§ **ACTIVITY**
Find every line below with the string "Sleep" and pick it out.

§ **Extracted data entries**
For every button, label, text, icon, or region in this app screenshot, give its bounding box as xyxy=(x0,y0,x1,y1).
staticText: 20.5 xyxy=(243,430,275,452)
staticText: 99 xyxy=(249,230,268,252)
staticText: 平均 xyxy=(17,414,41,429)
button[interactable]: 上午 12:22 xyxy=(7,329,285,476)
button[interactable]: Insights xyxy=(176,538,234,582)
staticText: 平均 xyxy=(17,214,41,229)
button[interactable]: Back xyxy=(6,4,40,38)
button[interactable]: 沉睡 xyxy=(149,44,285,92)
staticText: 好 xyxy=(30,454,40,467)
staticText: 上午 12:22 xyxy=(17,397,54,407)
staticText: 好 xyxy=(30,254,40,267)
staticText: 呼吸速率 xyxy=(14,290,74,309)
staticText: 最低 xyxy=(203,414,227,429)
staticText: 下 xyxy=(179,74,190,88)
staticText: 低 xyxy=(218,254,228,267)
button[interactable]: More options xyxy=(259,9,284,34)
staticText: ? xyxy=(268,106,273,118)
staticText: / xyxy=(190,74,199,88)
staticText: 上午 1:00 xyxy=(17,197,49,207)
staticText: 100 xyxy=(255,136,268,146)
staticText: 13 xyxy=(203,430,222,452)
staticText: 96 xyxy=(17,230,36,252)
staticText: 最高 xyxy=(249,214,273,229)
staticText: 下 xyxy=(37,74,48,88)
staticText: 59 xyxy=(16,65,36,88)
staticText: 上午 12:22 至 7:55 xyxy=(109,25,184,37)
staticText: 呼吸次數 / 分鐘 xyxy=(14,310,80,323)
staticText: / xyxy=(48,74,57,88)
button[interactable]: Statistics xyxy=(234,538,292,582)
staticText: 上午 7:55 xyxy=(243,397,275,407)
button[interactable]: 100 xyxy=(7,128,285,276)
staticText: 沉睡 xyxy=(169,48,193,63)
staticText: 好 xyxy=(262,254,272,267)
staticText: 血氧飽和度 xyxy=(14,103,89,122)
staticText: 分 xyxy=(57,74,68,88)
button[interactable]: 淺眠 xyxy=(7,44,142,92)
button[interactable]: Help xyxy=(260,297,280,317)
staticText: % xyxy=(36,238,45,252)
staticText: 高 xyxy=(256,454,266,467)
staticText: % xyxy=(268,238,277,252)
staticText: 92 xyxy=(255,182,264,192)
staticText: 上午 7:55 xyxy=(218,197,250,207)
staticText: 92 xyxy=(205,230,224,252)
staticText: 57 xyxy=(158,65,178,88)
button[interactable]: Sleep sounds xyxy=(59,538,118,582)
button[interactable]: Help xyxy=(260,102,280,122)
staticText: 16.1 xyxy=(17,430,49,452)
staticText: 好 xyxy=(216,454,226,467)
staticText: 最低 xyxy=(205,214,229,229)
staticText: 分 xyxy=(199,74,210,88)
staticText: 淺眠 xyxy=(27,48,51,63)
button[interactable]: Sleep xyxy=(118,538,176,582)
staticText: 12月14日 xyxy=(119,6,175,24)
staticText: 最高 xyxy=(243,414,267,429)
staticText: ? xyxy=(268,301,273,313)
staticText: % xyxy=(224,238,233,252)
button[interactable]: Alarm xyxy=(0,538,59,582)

§ **SOLVED PROBLEM**
button[interactable]: Sleep sounds xyxy=(59,538,118,582)
button[interactable]: Sleep xyxy=(118,538,176,582)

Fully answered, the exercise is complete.